_WHAT THE EXERCISE ASKS_.
From the listing below, copy each line where "Core" occurs.

_MATERIAL FOR THE TASK_.
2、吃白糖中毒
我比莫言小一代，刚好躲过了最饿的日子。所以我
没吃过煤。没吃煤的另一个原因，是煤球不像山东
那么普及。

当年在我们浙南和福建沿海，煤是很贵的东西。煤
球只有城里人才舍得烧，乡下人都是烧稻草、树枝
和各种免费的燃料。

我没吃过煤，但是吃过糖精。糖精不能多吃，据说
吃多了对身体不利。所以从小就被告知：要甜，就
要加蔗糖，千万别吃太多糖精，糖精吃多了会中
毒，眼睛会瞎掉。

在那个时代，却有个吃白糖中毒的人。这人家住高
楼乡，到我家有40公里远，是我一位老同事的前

==

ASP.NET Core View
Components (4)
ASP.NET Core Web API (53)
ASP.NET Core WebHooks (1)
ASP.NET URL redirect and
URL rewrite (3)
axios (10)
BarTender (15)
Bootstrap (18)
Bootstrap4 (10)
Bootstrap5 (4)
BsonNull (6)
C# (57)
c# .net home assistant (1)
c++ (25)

_ANSWER TO THE EXERCISE_.
ASP.NET Core View
ASP.NET Core Web API (53)
ASP.NET Core WebHooks (1)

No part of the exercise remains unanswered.